Wednesday, November 27, 2013

Old Money, New Money & Celebrity Culture




“Do not attract attention to yourself in public. This is one of the fundamental rules of good breeding. Shun conspicuous manners, conspicuous clothes, a loud voice, staring at people, knocking into them, talking across anyone – in a word do not attract attention to yourself. Do not expose your private affairs, feelings or innermost thoughts in public. You are knocking down the walls of your house when you do.” - Emily Post

For the most part, I blame the media and it’s sidekicks – advertising and entertainment news – on influencing an insatiable love and lust of largesse, or mass consumerism driven by celebrity culture that we Americans have become infamous for. As Chris Hedges, reports in his book, Empire of Illusion, “Functional illiteracy in North America is epidemic … Nearly a third of the nation’s population is illiterate or barely literate – a figure that is growing by more than 2 million a year … Television, a medium built around the skillful manipulation of images, ones that can overpower reality, is our primary form of mass communication.”

The less educated and benighted are most easily manipulated, as are their ideas of social class, and what it means to be a person of prestige in our society. Hedges also writes, “We flock hungrily to the glamorous crumbs that fall to us from glossy magazines, talk and entertainment shows, and reality television. We fashion our lives as closely to these lives of gratuitous consumption as we can.

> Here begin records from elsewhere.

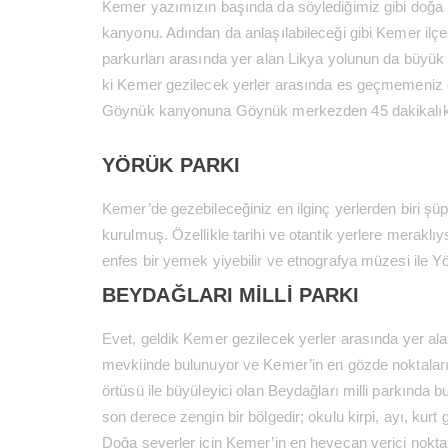
Kemer yazımızın başında da söylediğimiz gibi doğa il
kanyonu. Adından da anlaşılabileceği gibi Kemer ilç
parkurları arasında yer alan Likya yolunun da büyük b
ki Kemer gezilecek yerler arasında es geçmemeniz 
Göynük kanyonuna Göynük merkezden 45 dakikalık bir 
YÖRÜK PARKI
Kemer’de gezebileceğiniz en ilginç yerlerden biri şü
kurulmuş. Özellikle tarihi ve otantik yerlere meraklıy
enfes bir yemek yiyebilir ve etnografya müzesi ile 
BEYDAĞLARI MİLLİ PARKI
Evet, geldik Kemer gezilecek yerler arasında yer alan
mevkiinde bulunuyor ve Kemer’in en gözde noktalarından
örtüsü ile büyüleyici olan Beydağları milli parkında
son derece zengin bir bölgedir; okulu kirpi, ayı, kur
Doğa severler için Kemer’in en heyecan verici nokta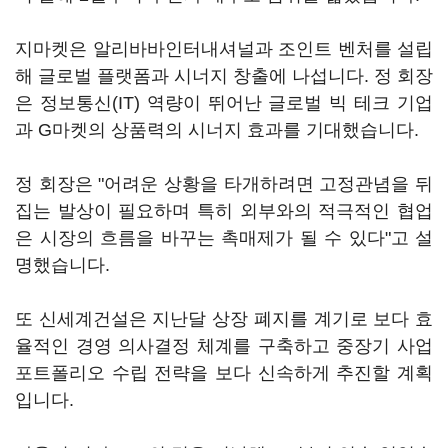
지마켓은 알리바바인터내셔널과 조인트 벤처를 설립
해 글로벌 플랫폼과 시너지 창출에 나섭니다. 정 회장
은 정보통신(IT) 역량이 뛰어난 글로벌 빅 테크 기업
과 G마켓의 상품력의 시너지 효과를 기대했습니다.
정 회장은 "어려운 상황을 타개하려면 고정관념을 뒤
집는 발상이 필요하며 특히 외부와의 적극적인 협업
은 시장의 흐름을 바꾸는 촉매제가 될 수 있다"고 설
명했습니다.
또 신세계건설은 지난달 상장 폐지를 계기로 보다 효
율적인 경영 의사결정 체계를 구축하고 중장기 사업
포트폴리오 수립 전략을 보다 신속하게 추진할 계획
입니다.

Only a life of status, physical attributes, and affluence is worth pursuing ... Celebrity culture encourages everyone to think of themselves as potential celebrities, as possessing unique if unacknowledged gifts. It is, as Christopher Lasch diagnosed, a culture of narcissism. Faith in ourselves, in a world of make-believe, is more important than reality.”

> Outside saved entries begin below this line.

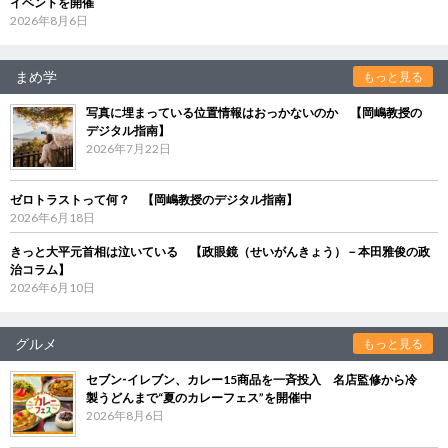
イベントを開催
2026年8月6日
まめ学
もっと見る
写真に埋まっている位置情報はおっかないのか 【岡嶋教授の
デジタル指南】
2026年7月22日
ゼロトラストって何？ 【岡嶋教授のデジタル指南】
2026年6月18日
きっと大平元首相は泣いている 【政眼鏡（せいがんきょう）－本田雅俊の政
治コラム】
2026年6月10日
グルメ
もっと見る
セブン‐イレブン、カレー15商品を一斉投入 名店監修から冷
製うどんまで“夏のカレーフェス”を開催中
2026年8月6日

The most unfortunate part about the business of celebrity worship, again which lends itself to mass consumerism, is that the upper echelons of true high society, the once “top out of sights” who have always shunned the Hollywood spotlight, and have instead lived as privately as possible, are trickling into the domain of the vulgar more than ever.

Definitions of vulgar: Lacking sophistication or good taste. Crude, coarse, unrefined. Indecent; obscene; lewd.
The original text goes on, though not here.